Go through the data and copy every line in which "Knettergekkie" appears.
[Opening INPUT FOR THIS TASK section]
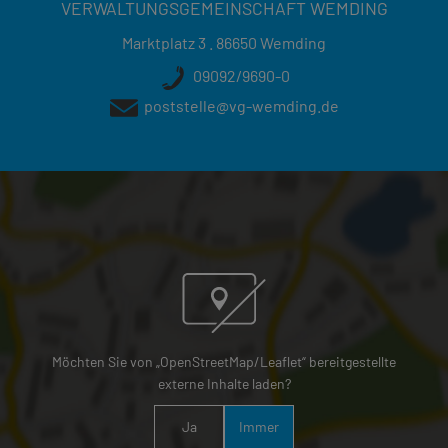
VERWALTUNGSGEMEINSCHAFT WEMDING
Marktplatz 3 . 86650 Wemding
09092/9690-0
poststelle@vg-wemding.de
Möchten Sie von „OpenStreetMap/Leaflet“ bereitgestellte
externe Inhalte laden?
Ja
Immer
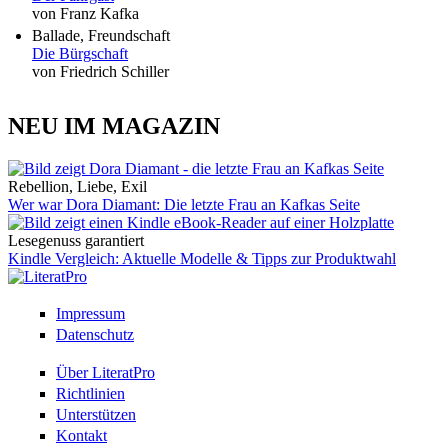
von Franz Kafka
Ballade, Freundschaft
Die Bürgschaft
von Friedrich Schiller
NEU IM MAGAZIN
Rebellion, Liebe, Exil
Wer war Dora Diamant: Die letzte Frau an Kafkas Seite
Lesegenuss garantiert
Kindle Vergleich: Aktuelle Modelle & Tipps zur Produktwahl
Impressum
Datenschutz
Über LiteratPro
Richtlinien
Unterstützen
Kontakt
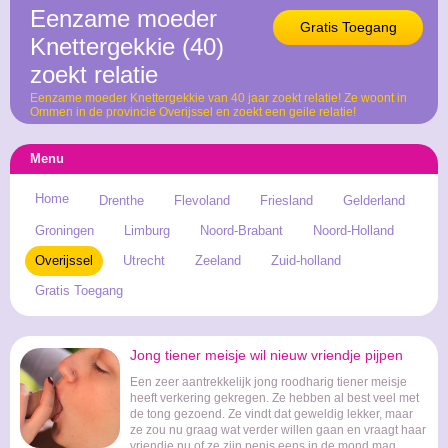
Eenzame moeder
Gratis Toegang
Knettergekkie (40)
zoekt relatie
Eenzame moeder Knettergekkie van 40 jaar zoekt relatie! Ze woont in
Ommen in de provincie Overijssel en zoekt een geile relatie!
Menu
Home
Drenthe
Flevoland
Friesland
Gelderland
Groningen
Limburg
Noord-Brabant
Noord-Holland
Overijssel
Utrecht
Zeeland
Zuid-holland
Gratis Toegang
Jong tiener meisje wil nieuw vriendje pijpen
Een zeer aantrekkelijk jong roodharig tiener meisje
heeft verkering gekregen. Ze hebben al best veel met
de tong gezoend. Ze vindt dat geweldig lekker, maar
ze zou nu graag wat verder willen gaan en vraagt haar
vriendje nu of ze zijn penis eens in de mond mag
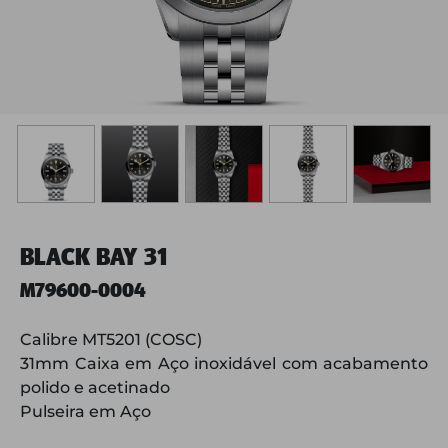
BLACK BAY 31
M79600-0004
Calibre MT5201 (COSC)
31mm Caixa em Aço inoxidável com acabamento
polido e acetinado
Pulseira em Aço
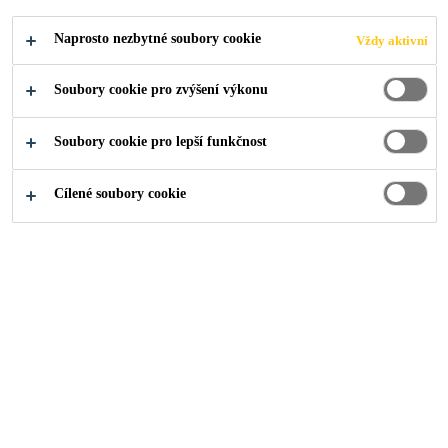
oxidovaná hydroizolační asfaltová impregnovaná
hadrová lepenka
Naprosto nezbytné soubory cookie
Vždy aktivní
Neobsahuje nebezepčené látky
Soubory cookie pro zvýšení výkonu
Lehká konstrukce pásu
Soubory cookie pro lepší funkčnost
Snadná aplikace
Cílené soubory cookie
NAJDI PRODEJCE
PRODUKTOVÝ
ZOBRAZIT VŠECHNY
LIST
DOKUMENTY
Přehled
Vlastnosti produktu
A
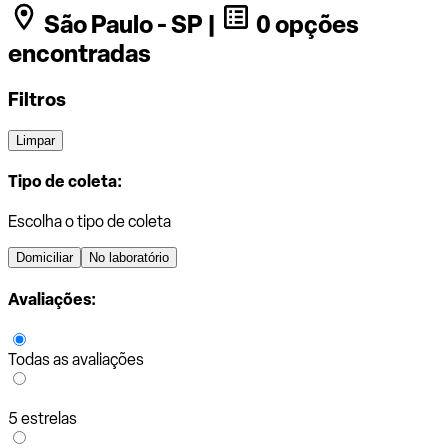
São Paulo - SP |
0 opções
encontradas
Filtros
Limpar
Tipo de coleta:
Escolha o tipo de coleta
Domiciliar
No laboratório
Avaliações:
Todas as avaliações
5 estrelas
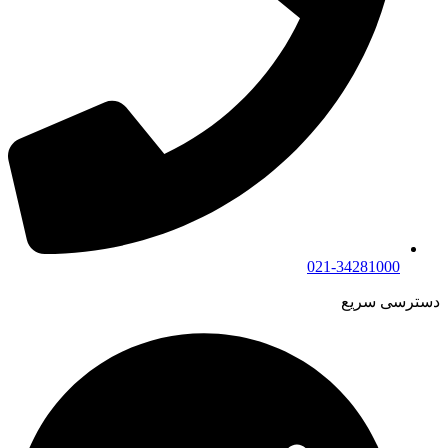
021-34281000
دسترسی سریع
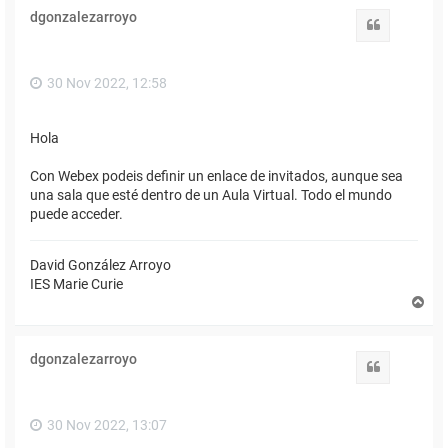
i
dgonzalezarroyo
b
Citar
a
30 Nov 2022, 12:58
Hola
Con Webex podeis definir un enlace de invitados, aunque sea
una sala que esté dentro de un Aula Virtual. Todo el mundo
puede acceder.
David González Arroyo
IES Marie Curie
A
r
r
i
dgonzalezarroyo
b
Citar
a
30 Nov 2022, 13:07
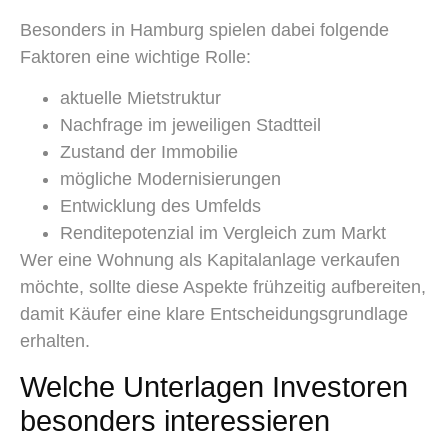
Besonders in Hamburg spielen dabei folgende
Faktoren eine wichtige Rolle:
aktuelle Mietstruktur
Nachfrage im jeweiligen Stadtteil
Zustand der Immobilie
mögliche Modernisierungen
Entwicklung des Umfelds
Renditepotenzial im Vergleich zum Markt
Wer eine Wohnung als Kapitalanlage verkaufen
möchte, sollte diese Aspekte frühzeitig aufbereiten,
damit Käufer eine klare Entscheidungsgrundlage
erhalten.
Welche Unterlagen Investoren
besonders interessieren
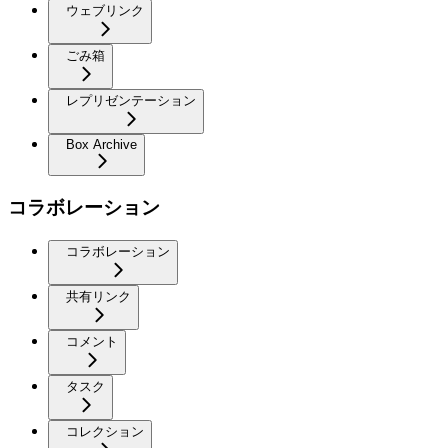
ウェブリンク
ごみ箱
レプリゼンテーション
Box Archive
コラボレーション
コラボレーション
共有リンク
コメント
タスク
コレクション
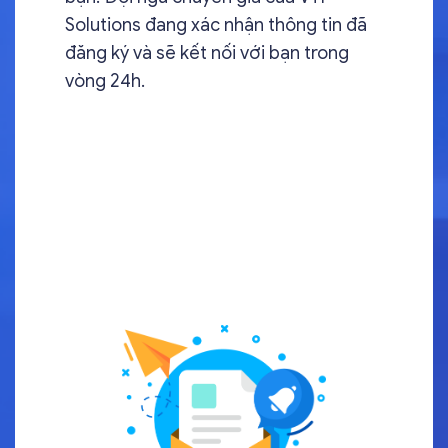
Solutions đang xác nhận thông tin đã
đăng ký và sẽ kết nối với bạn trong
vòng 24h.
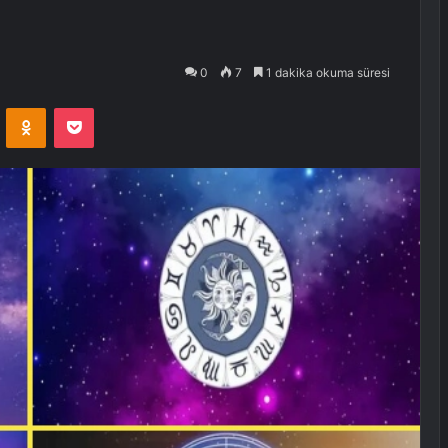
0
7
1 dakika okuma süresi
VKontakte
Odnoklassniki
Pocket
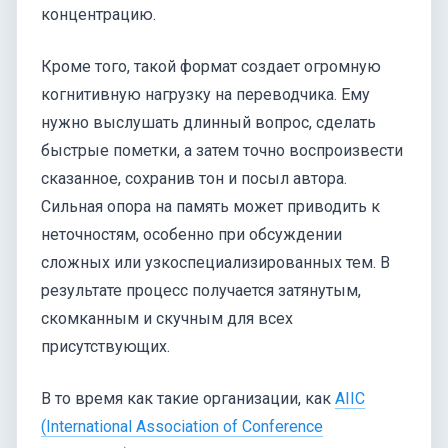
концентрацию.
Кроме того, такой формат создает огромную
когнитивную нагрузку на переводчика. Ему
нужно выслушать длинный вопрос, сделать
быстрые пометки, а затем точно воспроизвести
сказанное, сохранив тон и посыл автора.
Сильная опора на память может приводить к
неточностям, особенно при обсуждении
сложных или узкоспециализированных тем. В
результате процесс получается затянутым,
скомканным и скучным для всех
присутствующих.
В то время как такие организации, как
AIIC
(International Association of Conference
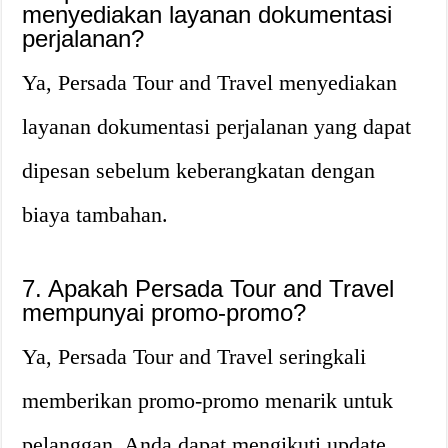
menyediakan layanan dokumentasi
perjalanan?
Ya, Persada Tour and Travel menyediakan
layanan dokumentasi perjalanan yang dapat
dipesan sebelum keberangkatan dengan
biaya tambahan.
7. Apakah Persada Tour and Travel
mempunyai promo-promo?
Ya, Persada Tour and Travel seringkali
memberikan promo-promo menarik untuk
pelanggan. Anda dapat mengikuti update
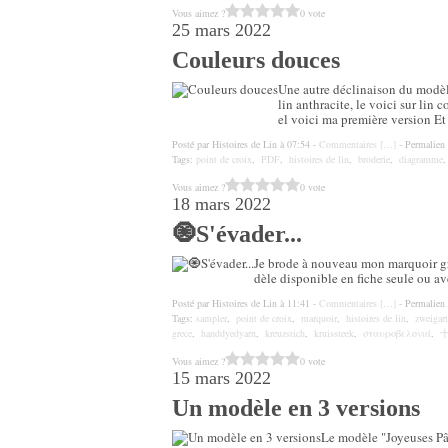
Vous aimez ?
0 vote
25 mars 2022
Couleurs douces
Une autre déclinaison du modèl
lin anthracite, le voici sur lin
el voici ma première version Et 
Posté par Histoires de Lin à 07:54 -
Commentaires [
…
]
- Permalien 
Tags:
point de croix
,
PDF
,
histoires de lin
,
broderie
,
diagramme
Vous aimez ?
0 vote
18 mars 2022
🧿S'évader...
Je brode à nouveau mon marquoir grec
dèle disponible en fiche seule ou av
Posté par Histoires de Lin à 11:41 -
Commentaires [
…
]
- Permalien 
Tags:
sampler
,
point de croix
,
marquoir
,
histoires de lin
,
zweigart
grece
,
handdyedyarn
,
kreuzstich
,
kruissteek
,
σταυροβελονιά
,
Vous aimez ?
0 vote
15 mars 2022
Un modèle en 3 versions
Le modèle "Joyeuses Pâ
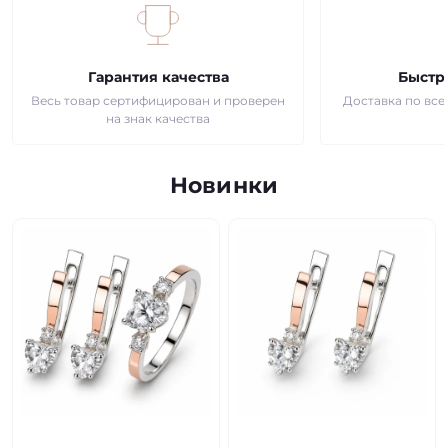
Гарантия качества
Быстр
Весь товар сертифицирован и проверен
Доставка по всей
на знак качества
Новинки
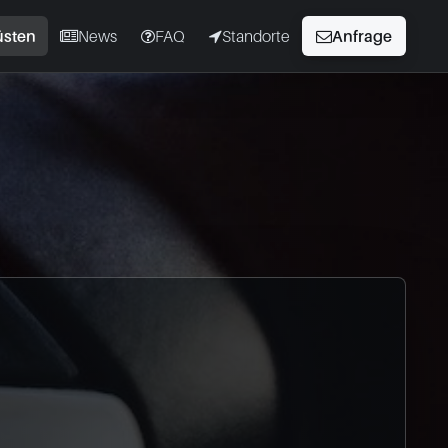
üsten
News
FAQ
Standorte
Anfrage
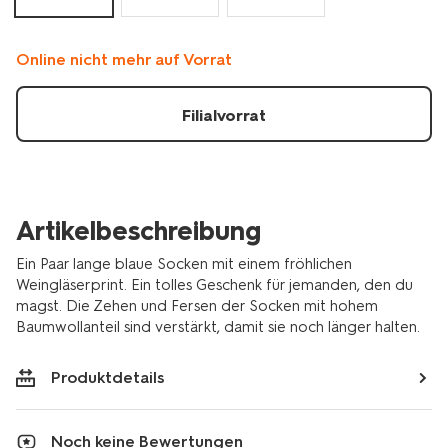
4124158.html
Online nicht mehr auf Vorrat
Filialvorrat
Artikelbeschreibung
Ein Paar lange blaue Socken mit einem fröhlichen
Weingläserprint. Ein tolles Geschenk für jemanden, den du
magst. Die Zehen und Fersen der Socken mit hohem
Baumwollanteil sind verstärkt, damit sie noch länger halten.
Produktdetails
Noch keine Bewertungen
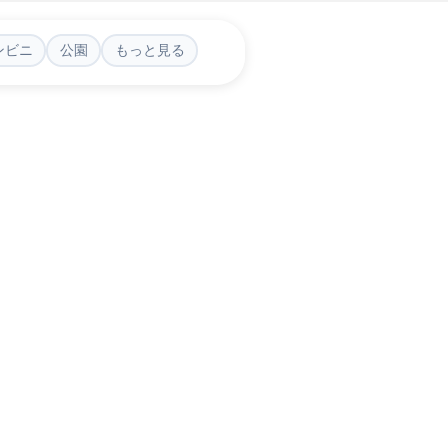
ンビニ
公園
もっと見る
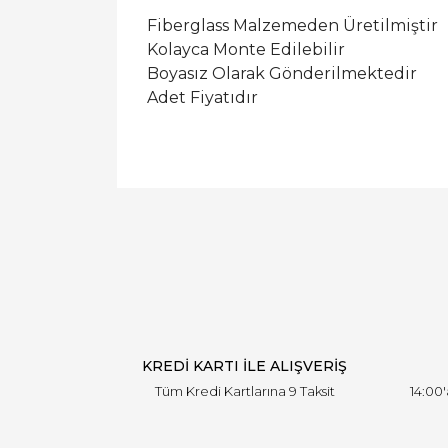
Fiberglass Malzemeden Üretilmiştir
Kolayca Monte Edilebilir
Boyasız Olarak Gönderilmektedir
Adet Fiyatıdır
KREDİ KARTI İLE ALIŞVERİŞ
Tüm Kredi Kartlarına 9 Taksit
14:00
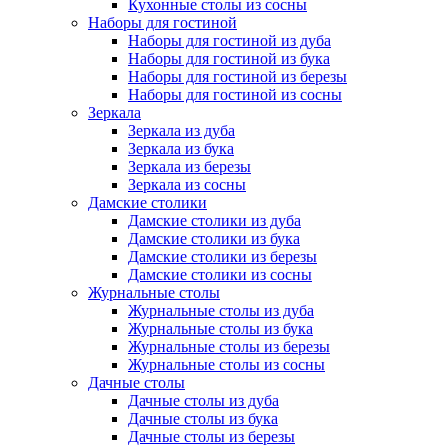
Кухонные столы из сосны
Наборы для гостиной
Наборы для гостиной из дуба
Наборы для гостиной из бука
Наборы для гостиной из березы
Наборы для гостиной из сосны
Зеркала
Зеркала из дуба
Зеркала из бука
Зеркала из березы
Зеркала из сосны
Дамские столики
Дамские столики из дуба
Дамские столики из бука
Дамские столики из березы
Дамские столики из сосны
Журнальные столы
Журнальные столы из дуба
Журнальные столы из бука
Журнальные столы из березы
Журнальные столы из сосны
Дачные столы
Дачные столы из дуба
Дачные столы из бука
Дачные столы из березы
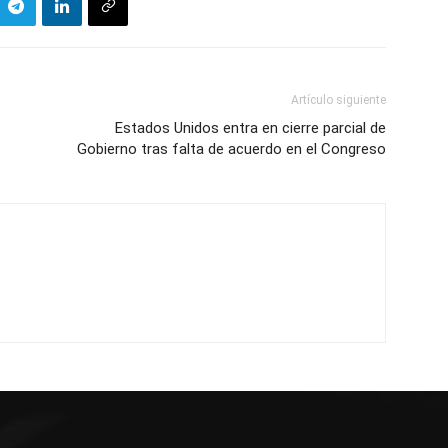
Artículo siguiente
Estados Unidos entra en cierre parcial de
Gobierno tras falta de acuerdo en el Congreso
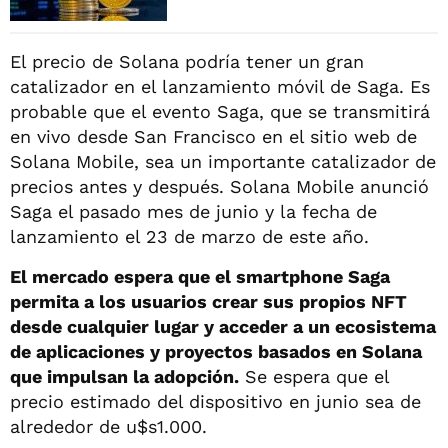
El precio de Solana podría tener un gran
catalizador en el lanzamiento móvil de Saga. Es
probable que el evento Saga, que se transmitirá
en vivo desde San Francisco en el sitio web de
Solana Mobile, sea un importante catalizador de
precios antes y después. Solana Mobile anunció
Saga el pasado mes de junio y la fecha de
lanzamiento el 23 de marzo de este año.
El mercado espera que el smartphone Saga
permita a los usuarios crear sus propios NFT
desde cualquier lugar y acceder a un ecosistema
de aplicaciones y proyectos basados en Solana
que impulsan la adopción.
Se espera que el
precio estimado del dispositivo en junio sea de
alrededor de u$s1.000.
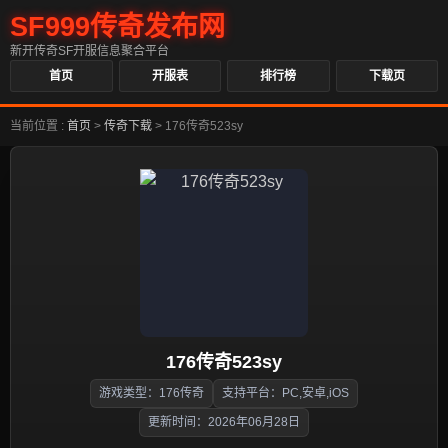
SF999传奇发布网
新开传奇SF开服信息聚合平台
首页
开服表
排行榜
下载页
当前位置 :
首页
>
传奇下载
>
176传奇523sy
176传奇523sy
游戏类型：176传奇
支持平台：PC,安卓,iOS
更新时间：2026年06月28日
[Closing INPUT FOR THIS TASK section]
EXPECTED ANSWER —
Knettergekkie (40)
Eenzame moeder Knettergekkie van 40 jaar zoekt relatie! Ze woont in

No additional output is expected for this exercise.